◆ **WHAT THE EXERCISE ASKS**: Please transcribe exactly the lines from the one containing "Entries feed (46, 2287)" through the end of the records below, both included, and nothing else.

(Collected data)
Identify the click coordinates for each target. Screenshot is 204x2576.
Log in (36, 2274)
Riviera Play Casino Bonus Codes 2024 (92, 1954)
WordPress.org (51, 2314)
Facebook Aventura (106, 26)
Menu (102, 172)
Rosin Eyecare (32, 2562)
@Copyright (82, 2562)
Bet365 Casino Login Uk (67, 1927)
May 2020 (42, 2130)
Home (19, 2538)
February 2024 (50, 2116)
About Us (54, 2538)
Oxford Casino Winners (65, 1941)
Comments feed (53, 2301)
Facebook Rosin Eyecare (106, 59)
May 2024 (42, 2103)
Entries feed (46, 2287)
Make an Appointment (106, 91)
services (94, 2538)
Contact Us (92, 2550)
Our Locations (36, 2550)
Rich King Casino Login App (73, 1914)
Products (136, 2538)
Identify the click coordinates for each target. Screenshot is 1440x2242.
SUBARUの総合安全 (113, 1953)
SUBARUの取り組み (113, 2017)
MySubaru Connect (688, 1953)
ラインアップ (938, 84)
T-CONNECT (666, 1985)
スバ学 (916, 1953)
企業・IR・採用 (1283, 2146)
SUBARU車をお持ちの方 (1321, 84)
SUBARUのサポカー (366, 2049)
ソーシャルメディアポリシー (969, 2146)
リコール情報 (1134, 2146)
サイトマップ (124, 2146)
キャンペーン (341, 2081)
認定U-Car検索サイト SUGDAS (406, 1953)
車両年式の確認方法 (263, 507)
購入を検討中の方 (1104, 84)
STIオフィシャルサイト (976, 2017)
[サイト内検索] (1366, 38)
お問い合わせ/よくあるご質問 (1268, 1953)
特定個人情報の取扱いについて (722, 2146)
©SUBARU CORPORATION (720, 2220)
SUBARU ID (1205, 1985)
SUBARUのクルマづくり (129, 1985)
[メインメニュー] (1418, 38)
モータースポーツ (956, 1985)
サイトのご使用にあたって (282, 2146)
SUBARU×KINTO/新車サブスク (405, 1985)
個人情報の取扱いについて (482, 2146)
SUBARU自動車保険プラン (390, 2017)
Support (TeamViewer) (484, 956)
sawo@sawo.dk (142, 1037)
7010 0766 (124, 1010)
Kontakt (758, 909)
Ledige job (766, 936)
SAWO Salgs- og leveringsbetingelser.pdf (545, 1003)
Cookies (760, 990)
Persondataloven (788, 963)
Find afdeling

◆ **TASK RESPONSE**:
Entries feed (46, 2287)
Make an Appointment (106, 91)
services (94, 2538)
Contact Us (92, 2550)
Our Locations (36, 2550)
Rich King Casino Login App (73, 1914)
Products (136, 2538)
Identify the click coordinates for each target. Screenshot is 1440x2242.
SUBARUの総合安全 (113, 1953)
SUBARUの取り組み (113, 2017)
MySubaru Connect (688, 1953)
ラインアップ (938, 84)
T-CONNECT (666, 1985)
スバ学 (916, 1953)
企業・IR・採用 (1283, 2146)
SUBARU車をお持ちの方 (1321, 84)
SUBARUのサポカー (366, 2049)
ソーシャルメディアポリシー (969, 2146)
リコール情報 (1134, 2146)
サイトマップ (124, 2146)
キャンペーン (341, 2081)
認定U-Car検索サイト SUGDAS (406, 1953)
車両年式の確認方法 (263, 507)
購入を検討中の方 (1104, 84)
STIオフィシャルサイト (976, 2017)
[サイト内検索] (1366, 38)
お問い合わせ/よくあるご質問 (1268, 1953)
特定個人情報の取扱いについて (722, 2146)
©SUBARU CORPORATION (720, 2220)
SUBARU ID (1205, 1985)
SUBARUのクルマづくり (129, 1985)
[メインメニュー] (1418, 38)
モータースポーツ (956, 1985)
サイトのご使用にあたって (282, 2146)
SUBARU×KINTO/新車サブスク (405, 1985)
個人情報の取扱いについて (482, 2146)
SUBARU自動車保険プラン (390, 2017)
Support (TeamViewer) (484, 956)
sawo@sawo.dk (142, 1037)
7010 0766 (124, 1010)
Kontakt (758, 909)
Ledige job (766, 936)
SAWO Salgs- og leveringsbetingelser.pdf (545, 1003)
Cookies (760, 990)
Persondataloven (788, 963)
Find afdeling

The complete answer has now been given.